Activity –
Since the listing below shows pictures, leave them out and write out exactly the lines from the line with "We work with" to the line with "one important decision", both included, and no others.

Supplied data –
··········

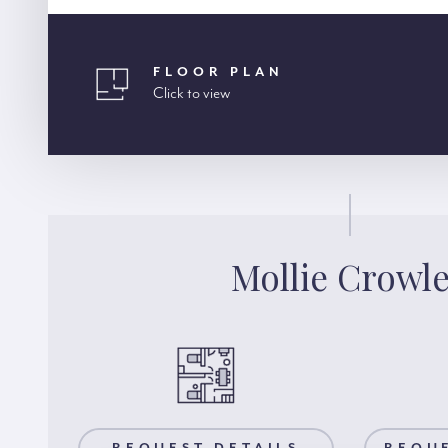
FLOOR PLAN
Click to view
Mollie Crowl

··········

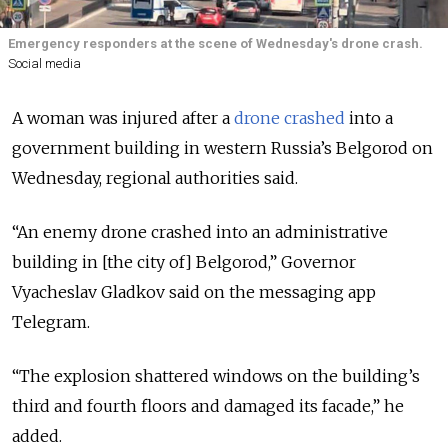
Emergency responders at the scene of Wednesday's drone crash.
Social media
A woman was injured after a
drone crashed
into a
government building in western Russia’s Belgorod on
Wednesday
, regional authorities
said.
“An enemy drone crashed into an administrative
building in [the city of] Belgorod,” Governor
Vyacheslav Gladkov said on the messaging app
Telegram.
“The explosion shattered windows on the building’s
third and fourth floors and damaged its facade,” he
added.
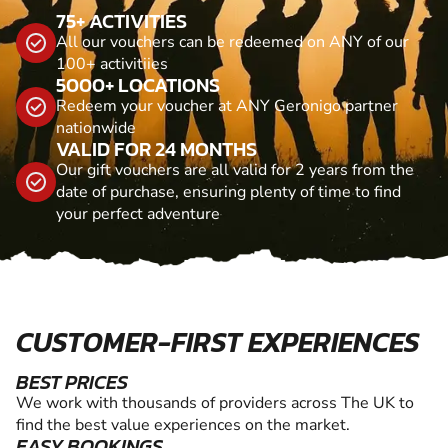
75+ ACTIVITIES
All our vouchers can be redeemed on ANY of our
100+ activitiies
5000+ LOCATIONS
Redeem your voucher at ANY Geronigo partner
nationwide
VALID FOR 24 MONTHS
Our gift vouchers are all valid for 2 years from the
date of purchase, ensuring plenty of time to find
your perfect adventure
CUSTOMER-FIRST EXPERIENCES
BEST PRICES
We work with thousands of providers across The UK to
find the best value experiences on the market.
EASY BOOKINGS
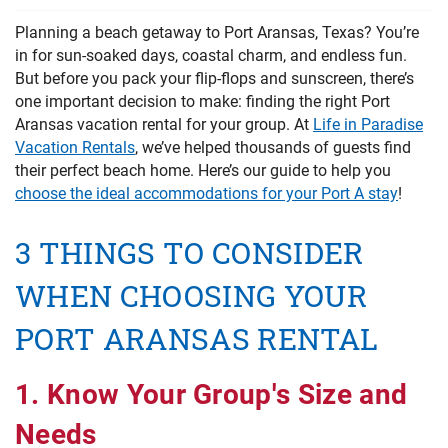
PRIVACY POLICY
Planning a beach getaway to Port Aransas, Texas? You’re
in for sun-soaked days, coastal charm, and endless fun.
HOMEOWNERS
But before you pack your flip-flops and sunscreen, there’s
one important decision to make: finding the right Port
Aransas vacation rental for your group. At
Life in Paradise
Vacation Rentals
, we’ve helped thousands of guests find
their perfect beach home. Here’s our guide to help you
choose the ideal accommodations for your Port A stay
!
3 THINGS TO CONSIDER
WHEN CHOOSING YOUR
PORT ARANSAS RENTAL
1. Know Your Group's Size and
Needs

··········

Problem solution –
We work with thousands of providers across The UK to
find the best value experiences on the market.
EASY BOOKINGS
PRIVACY POLICY
Planning a beach getaway to Port Aransas, Texas? You’re
in for sun-soaked days, coastal charm, and endless fun.
HOMEOWNERS
But before you pack your flip-flops and sunscreen, there’s
one important decision to make: finding the right Port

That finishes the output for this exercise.